**THE PROBLEM:** Down to the final line, print the records again exactly.
****
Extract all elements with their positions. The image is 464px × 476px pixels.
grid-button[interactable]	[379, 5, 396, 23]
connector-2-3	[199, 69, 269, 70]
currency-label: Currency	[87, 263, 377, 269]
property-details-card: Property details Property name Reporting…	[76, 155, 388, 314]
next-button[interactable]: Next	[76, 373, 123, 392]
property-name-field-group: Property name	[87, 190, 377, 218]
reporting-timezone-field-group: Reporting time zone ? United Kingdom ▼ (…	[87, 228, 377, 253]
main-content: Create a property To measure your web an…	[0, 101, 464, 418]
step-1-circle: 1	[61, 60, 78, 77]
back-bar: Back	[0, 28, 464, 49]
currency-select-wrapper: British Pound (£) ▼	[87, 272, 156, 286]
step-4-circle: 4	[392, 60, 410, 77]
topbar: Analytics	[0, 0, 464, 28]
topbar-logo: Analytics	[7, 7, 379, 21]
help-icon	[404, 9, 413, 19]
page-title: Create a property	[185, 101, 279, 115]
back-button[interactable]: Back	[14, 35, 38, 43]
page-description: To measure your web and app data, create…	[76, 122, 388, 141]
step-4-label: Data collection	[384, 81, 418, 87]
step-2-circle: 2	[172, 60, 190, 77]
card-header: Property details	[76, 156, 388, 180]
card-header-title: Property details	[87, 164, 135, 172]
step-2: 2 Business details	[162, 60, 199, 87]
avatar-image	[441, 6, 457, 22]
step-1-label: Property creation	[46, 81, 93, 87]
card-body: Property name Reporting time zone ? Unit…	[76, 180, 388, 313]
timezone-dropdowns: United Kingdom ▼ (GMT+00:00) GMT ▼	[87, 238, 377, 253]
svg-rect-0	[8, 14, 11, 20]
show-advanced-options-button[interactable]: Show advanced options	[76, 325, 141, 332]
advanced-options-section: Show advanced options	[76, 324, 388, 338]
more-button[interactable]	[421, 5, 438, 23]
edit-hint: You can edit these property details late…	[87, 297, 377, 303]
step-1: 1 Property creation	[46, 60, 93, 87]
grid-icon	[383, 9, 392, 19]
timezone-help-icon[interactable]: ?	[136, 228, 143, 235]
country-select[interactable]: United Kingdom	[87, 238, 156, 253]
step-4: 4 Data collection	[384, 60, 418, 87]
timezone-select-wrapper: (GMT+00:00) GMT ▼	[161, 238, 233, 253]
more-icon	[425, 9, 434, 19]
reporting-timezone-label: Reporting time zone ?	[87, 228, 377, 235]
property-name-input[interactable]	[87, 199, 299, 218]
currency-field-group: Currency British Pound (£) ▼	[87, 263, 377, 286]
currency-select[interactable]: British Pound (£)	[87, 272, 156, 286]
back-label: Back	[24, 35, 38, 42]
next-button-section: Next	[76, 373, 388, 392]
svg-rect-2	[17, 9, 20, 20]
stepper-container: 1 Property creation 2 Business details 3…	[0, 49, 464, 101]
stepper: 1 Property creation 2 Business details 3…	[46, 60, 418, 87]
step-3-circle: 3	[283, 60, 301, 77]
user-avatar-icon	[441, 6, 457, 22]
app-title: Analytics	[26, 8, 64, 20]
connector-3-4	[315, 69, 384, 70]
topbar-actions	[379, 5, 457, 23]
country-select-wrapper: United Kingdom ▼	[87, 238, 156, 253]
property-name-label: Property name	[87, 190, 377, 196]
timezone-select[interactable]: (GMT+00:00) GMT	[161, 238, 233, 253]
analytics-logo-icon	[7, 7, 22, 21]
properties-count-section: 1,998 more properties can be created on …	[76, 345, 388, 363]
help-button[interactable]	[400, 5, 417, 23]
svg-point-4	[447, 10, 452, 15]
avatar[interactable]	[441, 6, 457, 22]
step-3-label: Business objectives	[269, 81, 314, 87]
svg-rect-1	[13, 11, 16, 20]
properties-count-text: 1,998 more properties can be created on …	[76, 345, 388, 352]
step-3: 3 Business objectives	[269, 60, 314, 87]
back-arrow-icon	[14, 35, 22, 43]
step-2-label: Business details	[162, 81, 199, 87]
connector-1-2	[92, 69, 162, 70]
****
**WRITTEN REPLY:**
Extract all elements with their positions. The image is 464px × 476px pixels.
grid-button[interactable]	[379, 5, 396, 23]
connector-2-3	[199, 69, 269, 70]
currency-label: Currency	[87, 263, 377, 269]
property-details-card: Property details Property name Reporting…	[76, 155, 388, 314]
next-button[interactable]: Next	[76, 373, 123, 392]
property-name-field-group: Property name	[87, 190, 377, 218]
reporting-timezone-field-group: Reporting time zone ? United Kingdom ▼ (…	[87, 228, 377, 253]
main-content: Create a property To measure your web an…	[0, 101, 464, 418]
step-1-circle: 1	[61, 60, 78, 77]
back-bar: Back	[0, 28, 464, 49]
currency-select-wrapper: British Pound (£) ▼	[87, 272, 156, 286]
step-4-circle: 4	[392, 60, 410, 77]
topbar: Analytics	[0, 0, 464, 28]
topbar-logo: Analytics	[7, 7, 379, 21]
help-icon	[404, 9, 413, 19]
page-title: Create a property	[185, 101, 279, 115]
back-button[interactable]: Back	[14, 35, 38, 43]
page-description: To measure your web and app data, create…	[76, 122, 388, 141]
step-4-label: Data collection	[384, 81, 418, 87]
step-2-circle: 2	[172, 60, 190, 77]
card-header: Property details	[76, 156, 388, 180]
card-header-title: Property details	[87, 164, 135, 172]
step-2: 2 Business details	[162, 60, 199, 87]
avatar-image	[441, 6, 457, 22]
step-1-label: Property creation	[46, 81, 93, 87]
card-body: Property name Reporting time zone ? Unit…	[76, 180, 388, 313]
timezone-dropdowns: United Kingdom ▼ (GMT+00:00) GMT ▼	[87, 238, 377, 253]
svg-rect-0	[8, 14, 11, 20]
show-advanced-options-button[interactable]: Show advanced options	[76, 325, 141, 332]
advanced-options-section: Show advanced options	[76, 324, 388, 338]
more-button[interactable]	[421, 5, 438, 23]
edit-hint: You can edit these property details late…	[87, 297, 377, 303]
step-1: 1 Property creation	[46, 60, 93, 87]
grid-icon	[383, 9, 392, 19]
timezone-help-icon[interactable]: ?	[136, 228, 143, 235]
country-select[interactable]: United Kingdom	[87, 238, 156, 253]
step-4: 4 Data collection	[384, 60, 418, 87]
timezone-select-wrapper: (GMT+00:00) GMT ▼	[161, 238, 233, 253]
more-icon	[425, 9, 434, 19]
reporting-timezone-label: Reporting time zone ?	[87, 228, 377, 235]
property-name-input[interactable]	[87, 199, 299, 218]
currency-field-group: Currency British Pound (£) ▼	[87, 263, 377, 286]
currency-select[interactable]: British Pound (£)	[87, 272, 156, 286]
back-label: Back	[24, 35, 38, 42]
next-button-section: Next	[76, 373, 388, 392]
svg-rect-2	[17, 9, 20, 20]
stepper-container: 1 Property creation 2 Business details 3…	[0, 49, 464, 101]
stepper: 1 Property creation 2 Business details 3…	[46, 60, 418, 87]
step-3-circle: 3	[283, 60, 301, 77]
user-avatar-icon	[441, 6, 457, 22]
app-title: Analytics	[26, 8, 64, 20]
connector-3-4	[315, 69, 384, 70]
topbar-actions	[379, 5, 457, 23]
country-select-wrapper: United Kingdom ▼	[87, 238, 156, 253]
property-name-label: Property name	[87, 190, 377, 196]
timezone-select[interactable]: (GMT+00:00) GMT	[161, 238, 233, 253]
analytics-logo-icon	[7, 7, 22, 21]
properties-count-section: 1,998 more properties can be created on …	[76, 345, 388, 363]
help-button[interactable]	[400, 5, 417, 23]
svg-point-4	[447, 10, 452, 15]
avatar[interactable]	[441, 6, 457, 22]
step-3-label: Business objectives	[269, 81, 314, 87]
svg-rect-1	[13, 11, 16, 20]
properties-count-text: 1,998 more properties can be created on …	[76, 345, 388, 352]
step-3: 3 Business objectives	[269, 60, 314, 87]
back-arrow-icon	[14, 35, 22, 43]
step-2-label: Business details	[162, 81, 199, 87]
connector-1-2	[92, 69, 162, 70]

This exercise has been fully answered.